Further, if you have more than a couple of days, an excursion from Edinburgh’s Waverley station (set into the rut at the bottom of the castle’s mound) is a must. You can reach Glasgow in just over an hour and Dundee within an hour and a half. Alternatively, you can catch a bus (for just £1.10) to Cramond on the outskirts of the city. An ancient causeway – which can be reached at low tide – joins the island to the mainland, and gives you the feeling of being the most isolated person in the U.K.
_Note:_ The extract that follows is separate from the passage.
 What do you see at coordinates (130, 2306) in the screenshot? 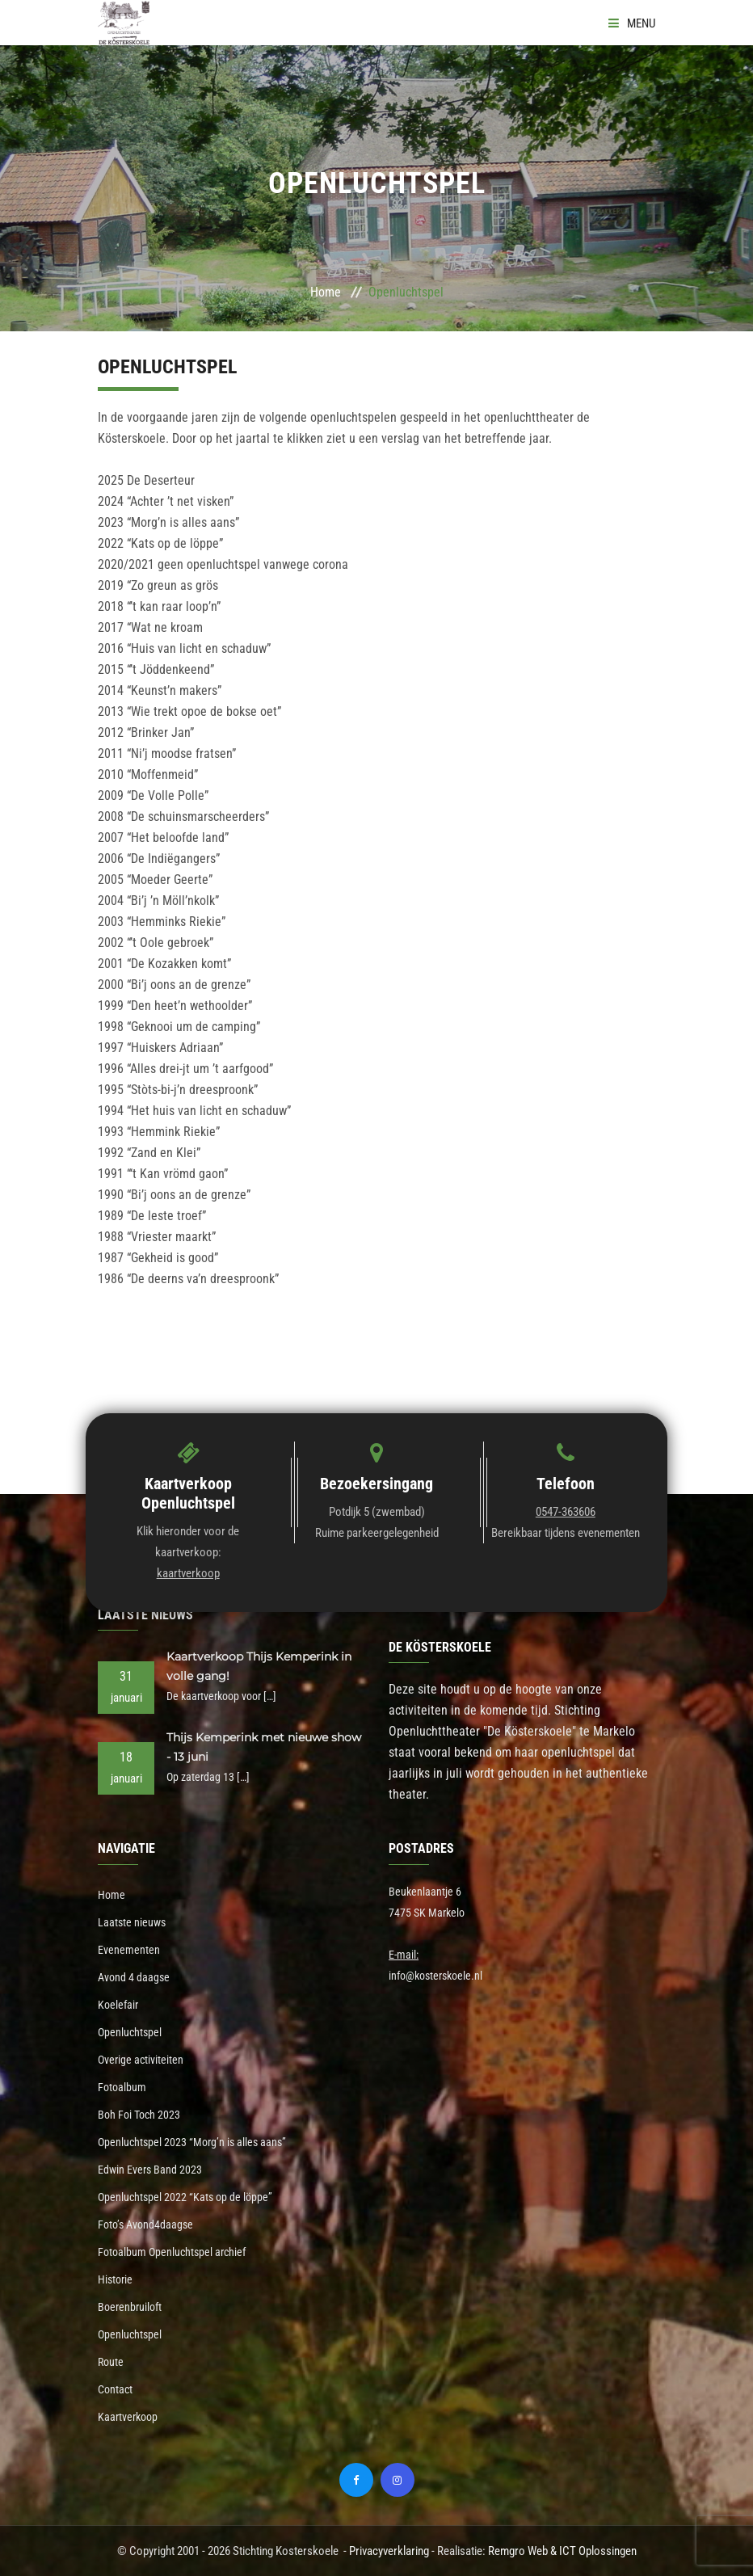
I see `Boerenbruiloft` at bounding box center [130, 2306].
The Scottish National Museum on Chambers Street (it, like almost all of the other museums in the city are free to enter) is definitely worth a visit. Documenting the Scots’ history from pre-historic times, through the brutal union wars, it does lack items of more recent history; its tendentiousness, though annoying at times, does provide for insights into the lives of those which would elsewhere go neglected. For history geeks like myself, it has an extensive exhibition on Scottish monarchs, including the feted James VI who was anointed King having lived for just over a year in 1567. The best part of the museum, however, is the panoramic views offered by its roof terrace – and its telescopes which allow you to spy on people as they amble along the street.
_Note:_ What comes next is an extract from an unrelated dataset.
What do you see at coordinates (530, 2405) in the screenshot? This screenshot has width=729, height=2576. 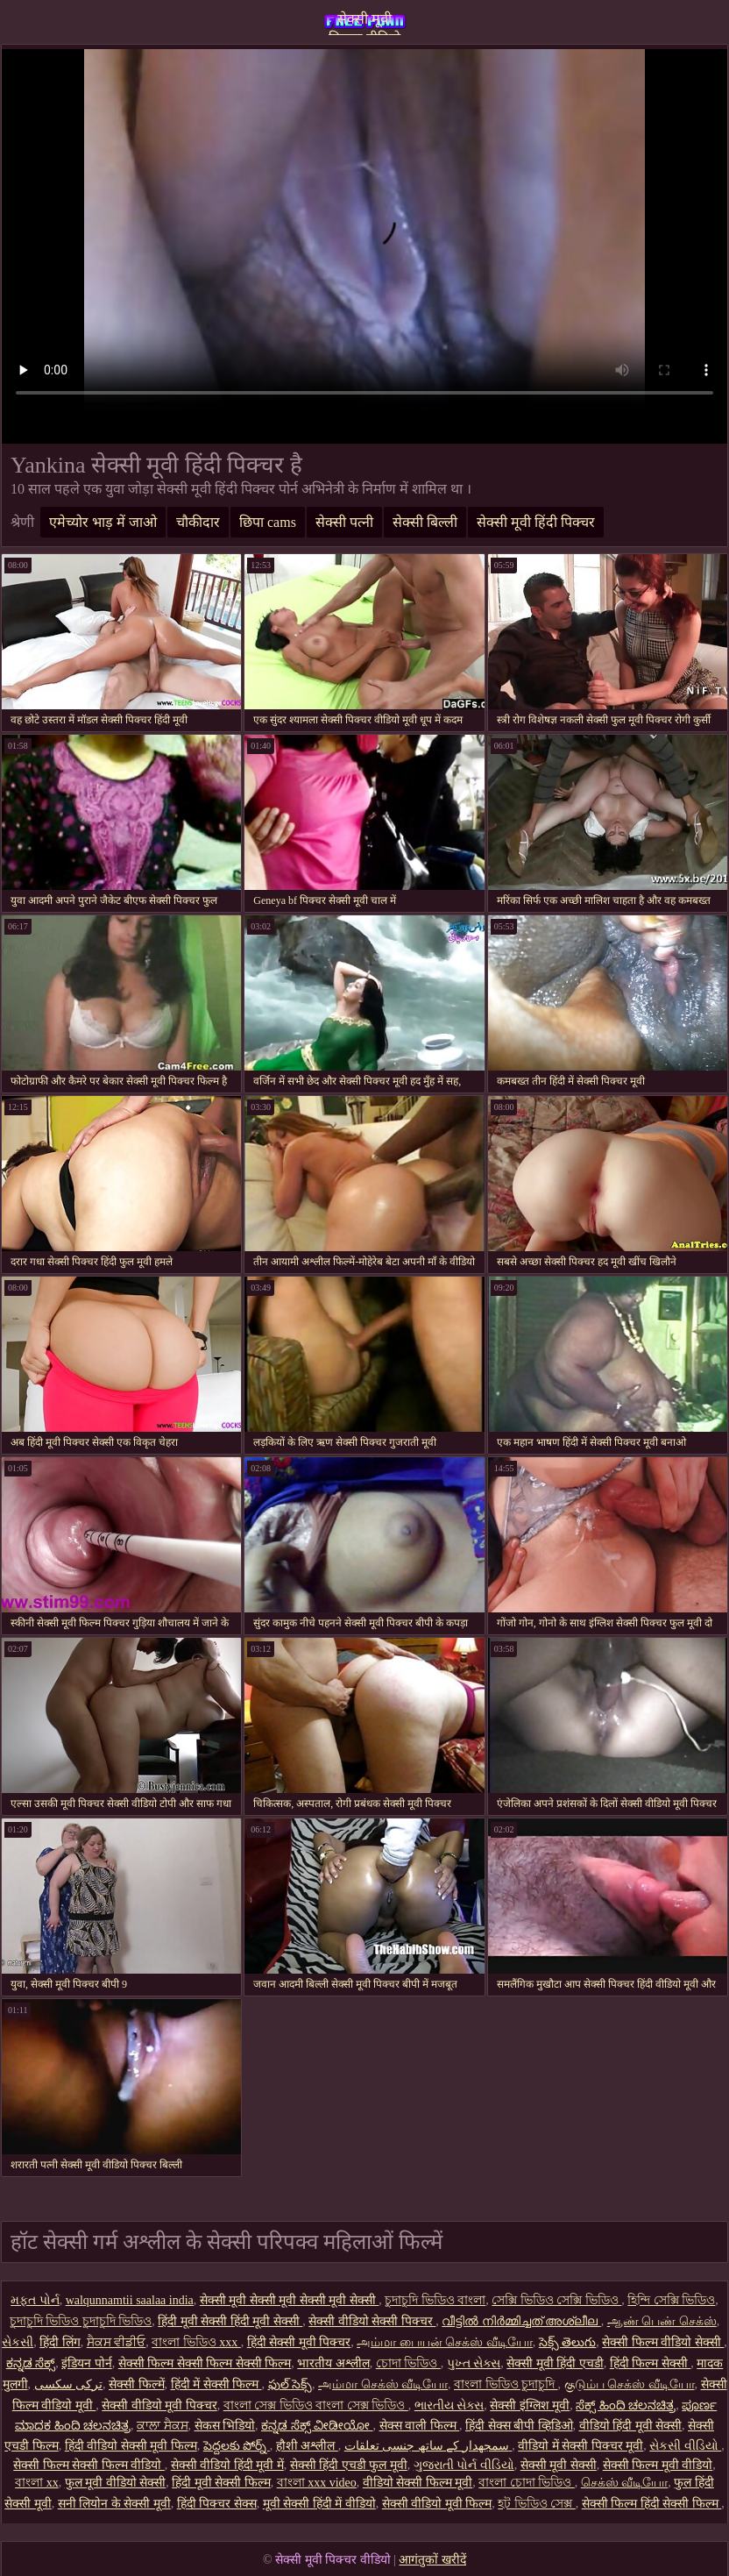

The recently built Scottish Parliament building – a product of Tony Blair’s devolution brainchild – is also worth a visit. Built spectacularly late (three years after it was supposed to be) and by some estimates forty times over-budget, from some perspectives the building can be somewhat of an eyesore, an amorphic concrete monstrosity. Get inside, however, and it’s a whole different story. The so-called ‘Garden Lobby’, where M.S.P’s, the public and tourists alike meet and socialise, will have you looking upwards to the leaf-shaped, mesmeric roof lights. The debating chamber itself has a fresh air, totally unlike its English counterpart and it roof is supported by numerous laminated wooden beams.

The city’s centrepiece – on top of a vast mound and around which the city’s nexus of streets flows, is the castle, the site of innumerable battles, fantastic both at night or day. Its crown jewels were hidden during the second World War – out of the genuine fear that Britain would be successfully invaded. By night it is spectacular and provides a panoramic view of the city.

Christmas is a probably the best time to be in the city. With a vast German Christmas market, cosy set of pubs and relaxed feel it the perfect antidote to those bored of the frenetic nature of London and other U.K cities and wanting to calmly drift into the festive season.